Dawood caught the moment a unit of armed police officers revealed themselves to shocked diners and the gang of Muslims on his hidden tape recorder.
Born in 1964 in London, Ahmet came from a Turkish-Cypriot background and owns land in the north of the Mediterranean island.
His large family are split between two south east London homes in Bromley and Hither Green.
Until the mid-1990s he worked as a football coach for several Sunday league youth sides. At that time he was known to others as Alan but was criticised by one league organiser for being too volatile.
Ahmet converted to Islam in 1998, although later claimed his real conversion occurred six years earlier when he first heard Islam preached in Arabic.
By 2006, Ahmet was a regular visitor to Hamid's Hackney home.
But when the case went to trial there was a falling out.
While giving evidence Hamid said that after their arrest he heard Ahmet crying in his Belmarsh cell.
As the trial progressed, Hamid's barrister Joel Bennathan QC hit out at Ahmet's guilty pleas which he said the jury should not believe.

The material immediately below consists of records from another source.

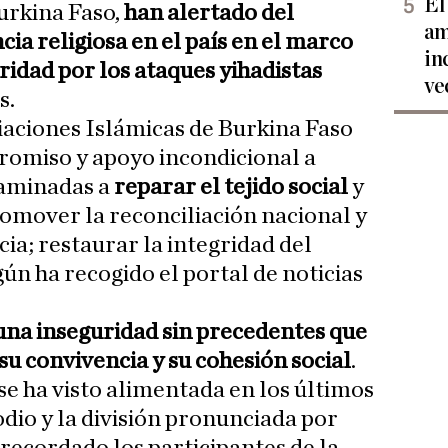
El
urkina Faso,
han alertado del
am
ia religiosa en el país en el marco
in
ridad por los ataques yihadistas
ve
s.
iaciones Islámicas de Burkina Faso
romiso y apoyo incondicional a
ncaminadas a
reparar el tejido social
y
omover la reconciliación nacional y
cia; restaurar la integridad del
gún ha recogido el portal de noticias
una inseguridad sin precedentes que
su convivencia y su cohesión social
.
 se ha visto alimentada en los últimos
odio y la división pronunciada por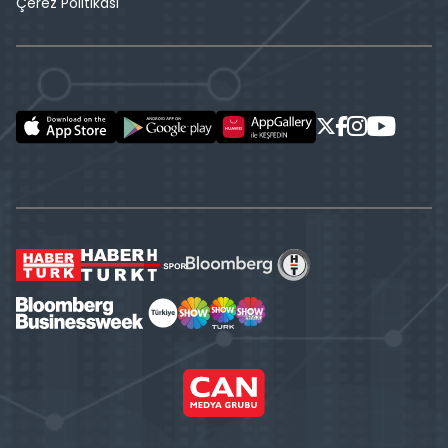
Çerez Politikası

He accused Ahmet of being the prosecution's new best friend and cutting a "grubby deal" because he was scared of prison.
Kader Ahmed, 20, of Plaistow, was born in Somalia in May 1987 and came to live in the UK in November 2001, just weeks after the September 11 attacks.
He went to school in Canning Town and started an electrical engineering course at Newham College.
Ahmed was known to other members of the gang, including undercover officer Dawood, as Mohammed Plaistow.
The court heard he attended several camps in Hampshire and Berkshire where he was a keen participant in group activities.
Ahmed was also a regular visitor to the Dawa stall in Oxford Street where Hamid handed out Islamic leaflets.
Ahmed was the only gang member to speak to police in interviews and try to explain himself.
He claimed the camps were harmless fun, like scout camps, and that activities included wrestling, swimming and hide and seek.
But once shown the surveillance evidence, including transcripts and photographs, he refused to comment further.
Mohammed Zakariyya Al-Figari, 44, of Tottenham, was born Roger Michael Figaro in Trinidad. Al-Figari is a trained pharmacist who converted to Islam in 2004.
He lived with his wife in Tottenham and once worked as a clerical assistant at University College Hospital, in London.
Al-Figari was accused of attending several camps in Hampshire and Berkshire in June 2006.
When police raided his home they also claimed to find a series of terrorist documents, including some on jihad and al-Qa'ida.
Kibley Da Costa, 25, of Streatham, south London, was a close associate and confidant of both Mohammed Hamid and Attila Ahmet.
Known to his friends as Abdul Khaliq, Da Costa was born in Jamaica.
The British citizen once worked as a parking attendant in Sunbury-on-Thames, in Surrey, and spent two years as a bus driver until 2005.
He faced charges of not only attending terrorist training camps, but of providing the instruction during one of the three trips to the New Forest.
Mobile phone footage seized from his home showed him being nominated to take charge by Hamid because he was suffering from a bad back.